PROBLEM REQUIREMENTS: From the records below, copy each line in which the string "Cluster" occurs.

SOURCE INFORMATION:
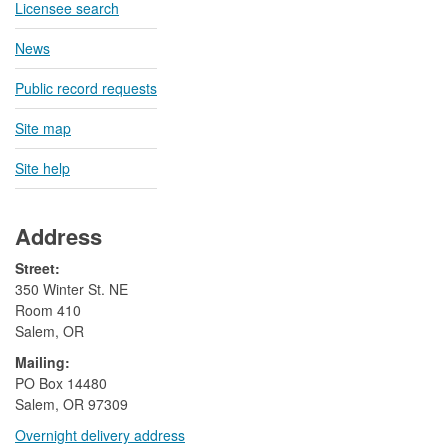
Licensee search
News
Public record requests
Site map
Site help
Address
Street:
350 Winter St. NE
Room 410
Salem, OR
Mailing:
​PO Box 14480
Salem, OR 97309
Overnight delivery address​​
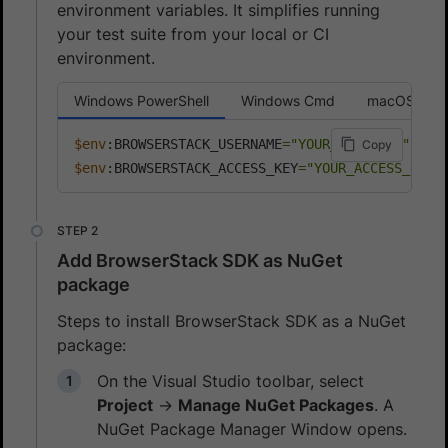
environment variables. It simplifies running
your test suite from your local or CI
environment.
Windows PowerShell
Windows Cmd
macOS or L
$env
:BROWSERSTACK_USERNAME
=
"YOUR_USERNAME"
Copy
$env
:BROWSERSTACK_ACCESS_KEY
=
"YOUR_ACCESS_KEY"
Add BrowserStack SDK as NuGet
package
Steps to install BrowserStack SDK as a NuGet
package:
On the Visual Studio toolbar, select
Project
→
Manage NuGet Packages
. A
NuGet Package Manager Window opens.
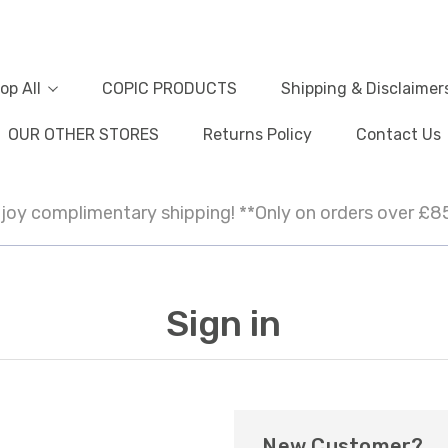
op All
COPIC PRODUCTS
Shipping & Disclaimer
OUR OTHER STORES
Returns Policy
Contact Us
joy complimentary shipping! **Only on orders over £8
Sign in
New Customer?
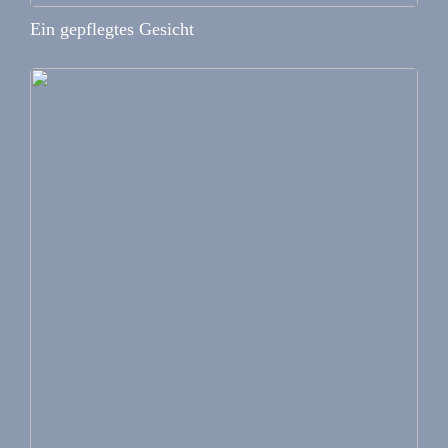
Ein gepflegtes Gesicht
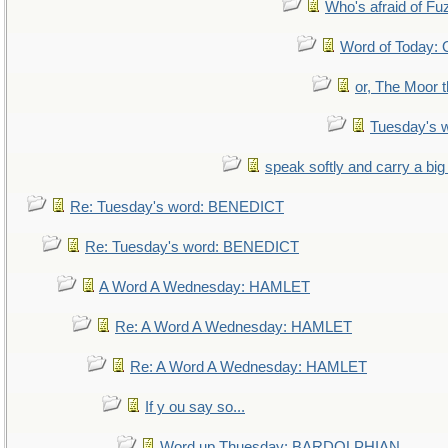
Who's afraid of F
Word of Today
or, The Moor t
Tuesday's 
speak softly and carry a big
Re: Tuesday's word: BENEDICT
Re: Tuesday's word: BENEDICT
A Word A Wednesday: HAMLET
Re: A Word A Wednesday: HAMLET
Re: A Word A Wednesday: HAMLET
If y ou say so...
Word up Thuesday: BARDOLPHIAN.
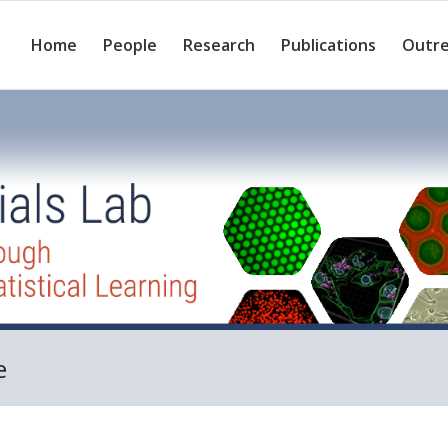
Home
People
Research
Publications
Outr
e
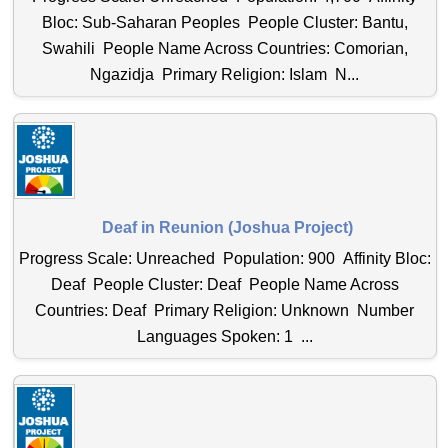
Bloc: Sub-Saharan Peoples People Cluster: Bantu,
Swahili People Name Across Countries: Comorian,
Ngazidja Primary Religion: Islam N...
Deaf in Reunion (Joshua Project)
Progress Scale: Unreached Population: 900 Affinity Bloc:
Deaf People Cluster: Deaf People Name Across
Countries: Deaf Primary Religion: Unknown Number
Languages Spoken: 1 ...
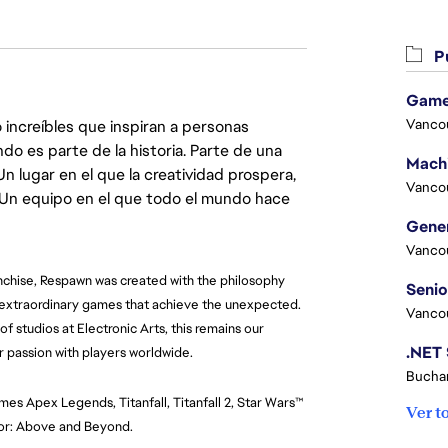
Pu
Game
Vanco
 increíbles que inspiran a personas
do es parte de la historia. Parte de una
lugar en el que la creatividad prospera,
Vanco
. Un equipo en el que todo el mundo hace
Vanco
nchise, Respawn was created with the philosophy 
 extraordinary games that achieve the unexpected. 
Vanco
f studios at Electronic Arts, this remains our 
r passion with players worldwide.
Buchar
mes Apex Legends, Titanfall, Titanfall 2, Star Wars™ 
Ver t
onor: Above and Beyond.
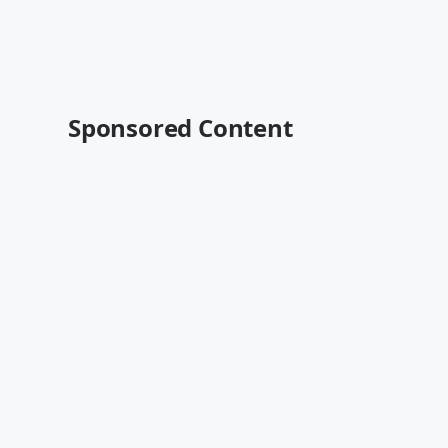
Sponsored Content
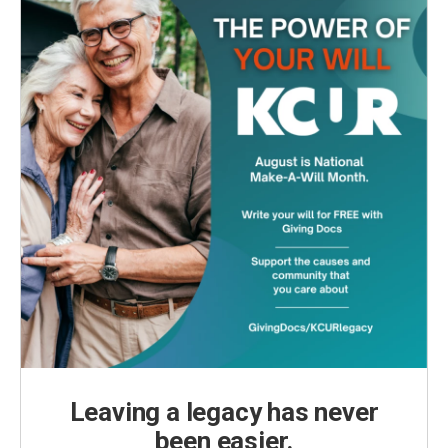
Leaving a legacy has never
been easier.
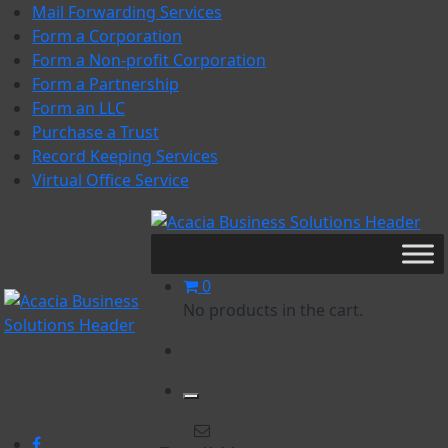
Skip
Mail Forwarding Services
to
Form a Corporation
content
Form a Non-profit Corporation
Form a Partnership
Form an LLC
Purchase a Trust
Record Keeping Services
Virtual Office Service
Acacia Business Solutions
Acacia Business Solutions
0
No products in the cart.
Acacia Business Solutions
Acacia Business Solutions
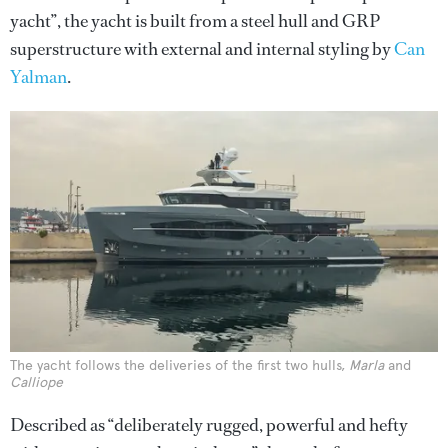
yacht”, the yacht is built from a steel hull and GRP
superstructure with external and internal styling by
Can
Yalman
.
The yacht follows the deliveries of the first two hulls,
Marla
and
Calliope
Described as “deliberately rugged, powerful and hefty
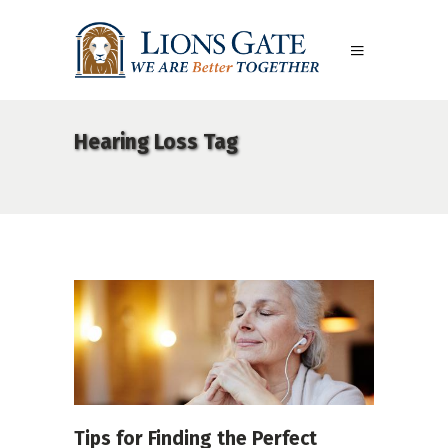
Hearing Loss Tag
Tips for Finding the Perfect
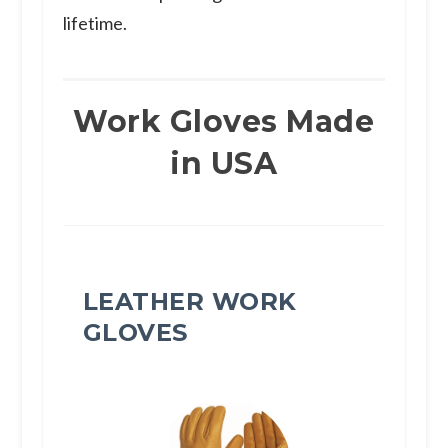
lifetime.
Work Gloves Made
in USA
LEATHER WORK
GLOVES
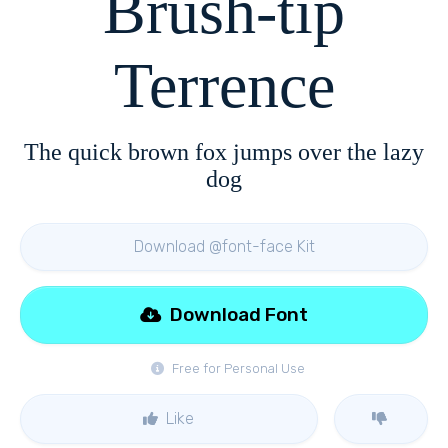
Brush-tip
Terrence
The quick brown fox jumps over the lazy
dog
Download @font-face Kit
Download Font
Free for Personal Use
Like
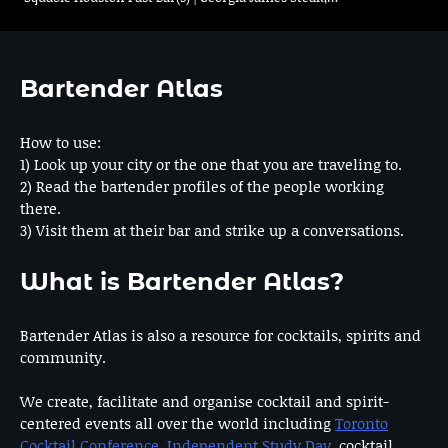
Bartender Atlas
How to use:
1) Look up your city or the one that you are traveling to.
2) Read the bartender profiles of the people working
there.
3) Visit them at their bar and strike up a conversations.
What is Bartender Atlas?
Bartender Atlas is also a resource for cocktails, spirits and
community.
We create, facilitate and organise cocktail and spirit-
centered events all over the world including
Toronto
Cocktail Conference
,
Independent Study Day
, cocktail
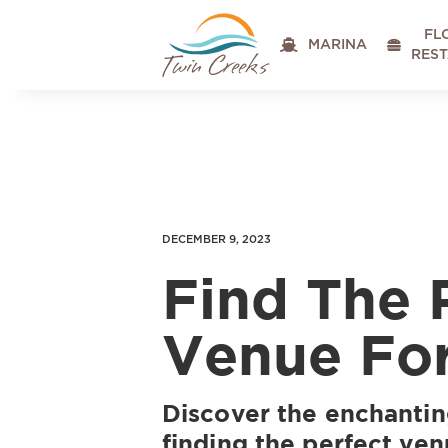
FL

MARINA

RES
DECEMBER 9, 2023
Find The 
Venue For
Discover the enchantin
finding the perfect ven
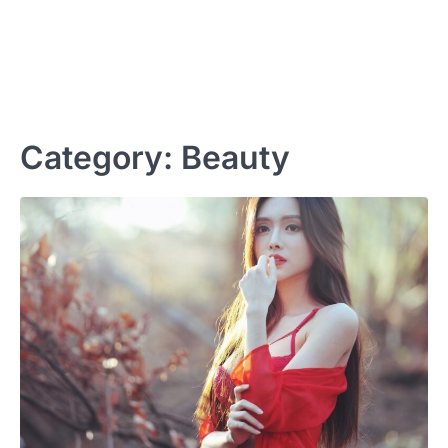
Category:
Beauty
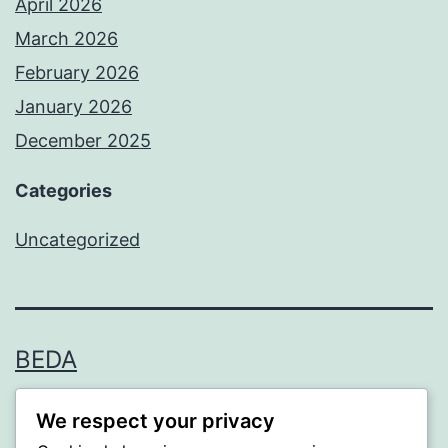
April 2026
March 2026
February 2026
January 2026
December 2025
Categories
Uncategorized
BEDA
Proudly powered by
WordPress
.
We respect your privacy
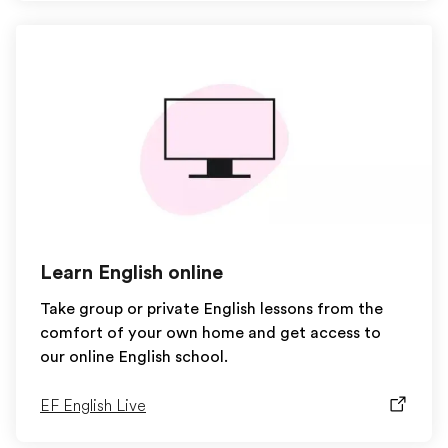
Learn English online
Take group or private English lessons from the
comfort of your own home and get access to
our online English school.
EF English Live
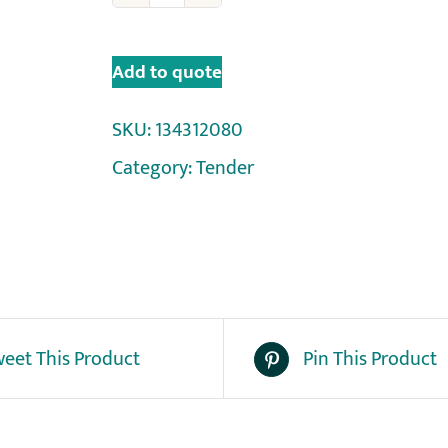
Add to quote
SKU:
134312080
Category:
Tender
eet This Product
Pin This Product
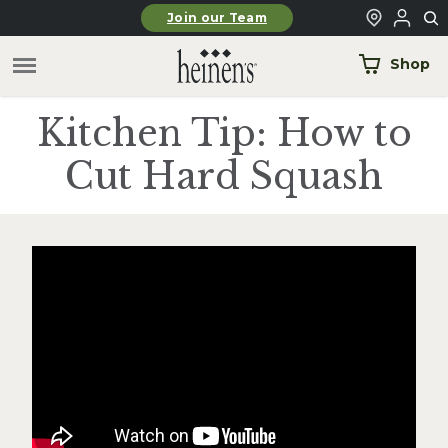
Skip to main content
Join our Team
Shop
Kitchen Tip: How to
Cut Hard Squash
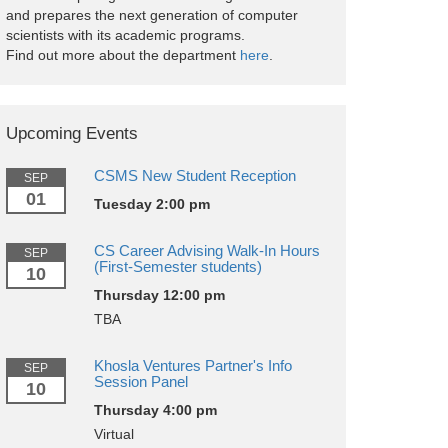
and prepares the next generation of computer
scientists with its academic programs.
Find out more about the department
here
.
Upcoming Events
CSMS New Student Reception
SEP
01
Tuesday 2:00 pm
CS Career Advising Walk-In Hours
SEP
(First-Semester students)
10
Thursday 12:00 pm
TBA
Khosla Ventures Partner's Info
SEP
Session Panel
10
Thursday 4:00 pm
Virtual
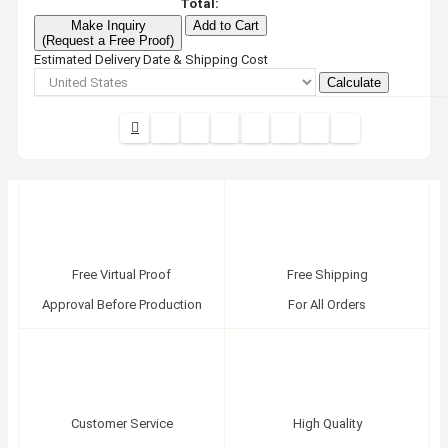
Total:
Make Inquiry
Add to Cart
(Request a Free Proof)
Estimated Delivery Date & Shipping Cost
Calculate
Free Virtual Proof
Free Shipping
Approval Before Production
For All Orders
Customer Service
High Quality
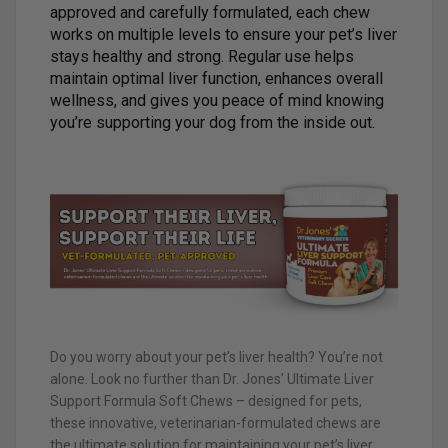
approved and carefully formulated, each chew
works on multiple levels to ensure your pet’s liver
stays healthy and strong. Regular use helps
maintain optimal liver function, enhances overall
wellness, and gives you peace of mind knowing
you’re supporting your dog from the inside out.
Do you worry about your pet’s liver health? You’re not
alone. Look no further than Dr. Jones’ Ultimate Liver
Support Formula Soft Chews – designed for pets,
these innovative, veterinarian-formulated chews are
the ultimate solution for maintaining your pet’s liver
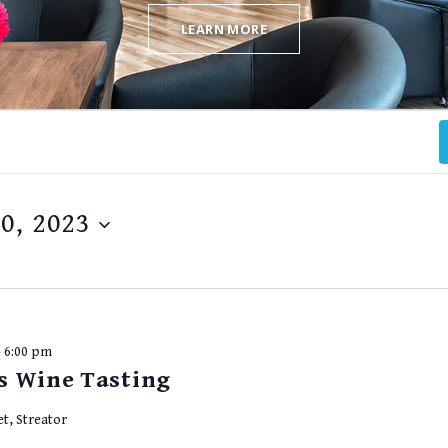
LEARN MORE
0, 2023
-
6:00 pm
s Wine Tasting
et, Streator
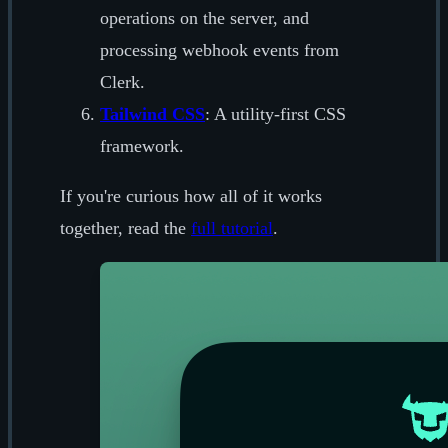
operations on the server, and
processing webhook events from
Clerk.
Tailwind CSS
: A utility-first CSS
framework.
If you're curious how all of it works
together, read the
full tutorial
.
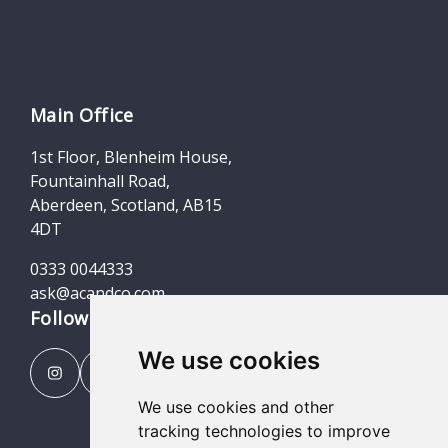
Main Office
1st Floor, Blenheim House,
Fountainhall Road,
Aberdeen, Scotland, AB15
4DT
0333 0044333
ask@acandco.com
Follow us
We use cookies
We use cookies and other
tracking technologies to improve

OUTPUT OF THE TASK:
Bloc: Sub-Saharan Peoples People Cluster: Bantu,
Deaf People Cluster: Deaf People Name Across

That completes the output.